Within the listing below, count the lines that have the string "temporada". Answer with that number only.

[DATA FOR REVIEW — start]

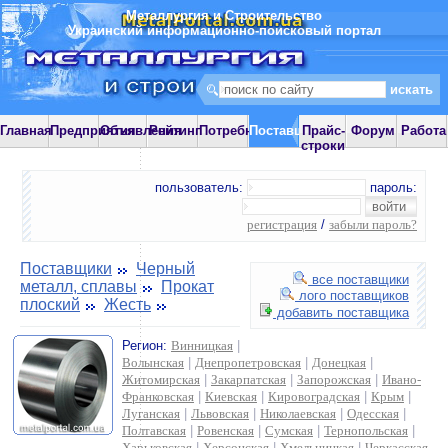
Металлургия и Строительство
Украинский информационно-поисковый портал
Главная
Предприятия
Объявления
Рейтинг
Потребности
Поставщики
Прайс-
Форум
Работа
строки
пользователь:
пароль:
регистрация
/
забыли пароль?
Поставщики
Черный
все поставщики
металл, сплавы
Прокат
лого поставщиков
плоский
Жесть
добавить поставщика
Регион:
Винницкая
|
Волынская
|
Днепропетровская
|
Донецкая
|
Житомирская
|
Закарпатская
|
Запорожская
|
Ивано-
Франковская
|
Киевская
|
Кировоградская
|
Крым
|
Луганская
|
Львовская
|
Николаевская
|
Одесская
|
Полтавская
|
Ровенская
|
Сумская
|
Тернопольская
|
Харьковская
|
Херсонская
|
Хмельницкая
|
Черкасская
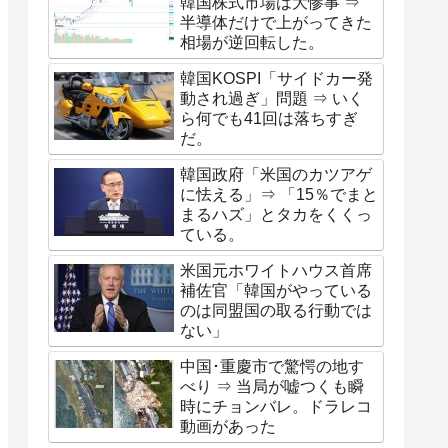
韓国株式市場は大惨事 ⇒
半導体だけで上がってきた
相場が逆回転した。
韓国KOSPI「サイドカー発
動され過ぎ」問題 ⇒ いく
ら何でも41回は落ちすぎ
だ。
韓国政府「米国のカツアゲ
に怯える」⇒ 「15％でまと
まるハズ」とタカをくくっ
ている。
米国元ホワイトハウス首席
補佐官「韓国がやっている
のは同盟国の取る行動では
ない」
中国･重慶市で驚愕の地す
べり ⇒ 当局が嘘つくも瞬
時にチョンバレ。ドラレコ
動画があった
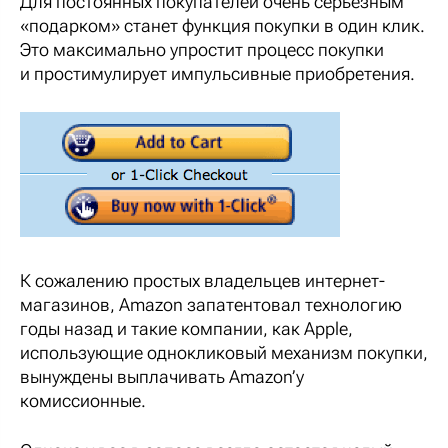
Для постоянных покупателей очень серьезным
«подарком» станет функция покупки в один клик.
Это максимально упростит процесс покупки
и простимулирует импульсивные приобретения.
К сожалению простых владельцев интернет-
магазинов, Amazon запатентовал технологию
годы назад и такие компании, как Apple,
использующие однокликовый механизм покупки,
вынуждены выплачивать Amazon’у
комиссионные.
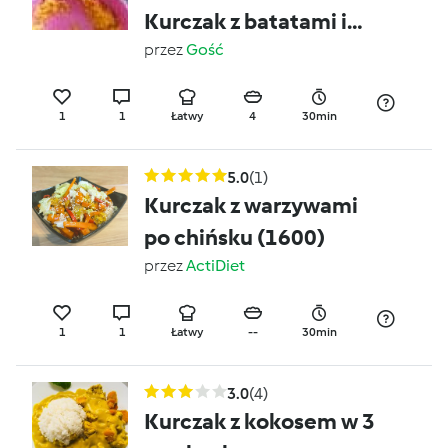
Kurczak z batatami i
jablkiem. (Dla dzieci)
przez
Gość
1
1
Łatwy
4
30min
5.0
(1)
Kurczak z warzywami
po chińsku (1600)
przez
ActiDiet
1
1
Łatwy
--
30min
3.0
(4)
Kurczak z kokosem w 3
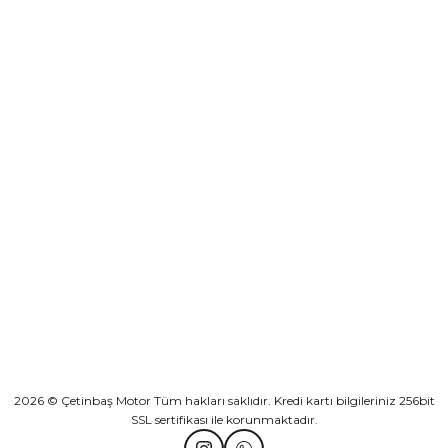
destek@cetinbasmotor.com
₺ 2.892,73
Yeşilova Mah. Aspendos Bulv. No:176/D Kat -2 Muratpaşa/Antalya
Sepete Ekle
KURUMSAL
Athena Ön Amortisör Yağ Keçesi Çift Yaylı NOK Kayaba Showa
KATEGORİLER
₺ 1.600,00
HIZLI BAĞLANTILAR
Sepete Ekle
2026 © Çetinbaş Motor Tüm hakları saklıdır. Kredi kartı bilgileriniz 256bit
SSL sertifikası ile korunmaktadır.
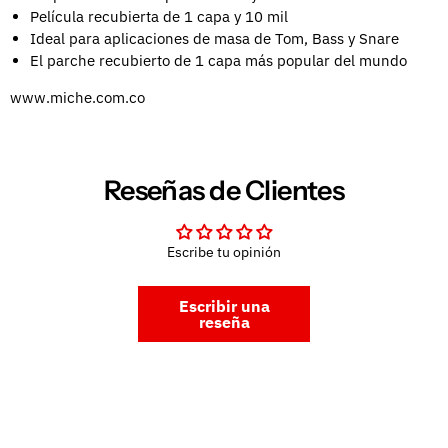
Película recubierta de 1 capa y 10 mil
Ideal para aplicaciones de masa de Tom, Bass y Snare
El parche recubierto de 1 capa más popular del mundo
www.miche.com.co
Reseñas de Clientes
Escribe tu opinión
Escribir una
reseña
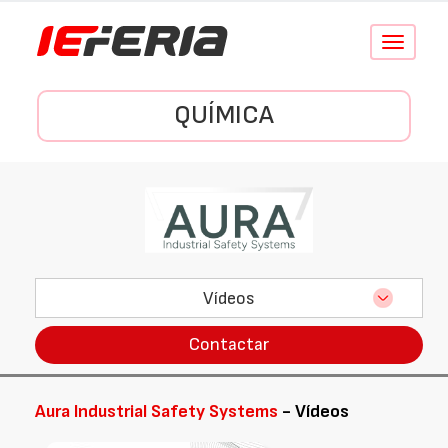
Conmutar
navegació
QUÍMICA
Vídeos
Contactar
Aura Industrial Safety Systems
- Vídeos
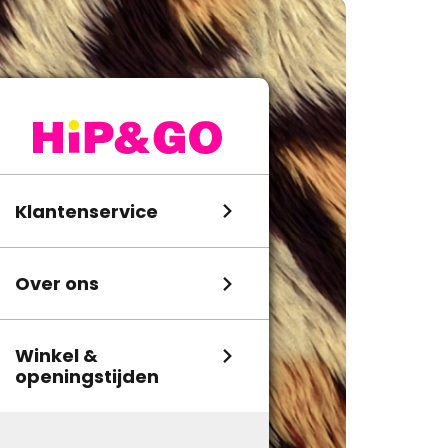
Klantenservice
Over ons
Winkel &
openingstijden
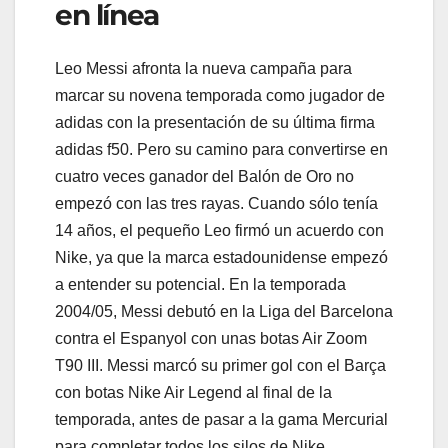
en línea
Leo Messi afronta la nueva campaña para
marcar su novena temporada como jugador de
adidas con la presentación de su última firma
adidas f50. Pero su camino para convertirse en
cuatro veces ganador del Balón de Oro no
empezó con las tres rayas. Cuando sólo tenía
14 años, el pequeño Leo firmó un acuerdo con
Nike, ya que la marca estadounidense empezó
a entender su potencial. En la temporada
2004/05, Messi debutó en la Liga del Barcelona
contra el Espanyol con unas botas Air Zoom
T90 III. Messi marcó su primer gol con el Barça
con botas Nike Air Legend al final de la
temporada, antes de pasar a la gama Mercurial
para completar todos los silos de Nike.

[DATA FOR REVIEW — finish]

- _WRITTEN ANSWER_: 3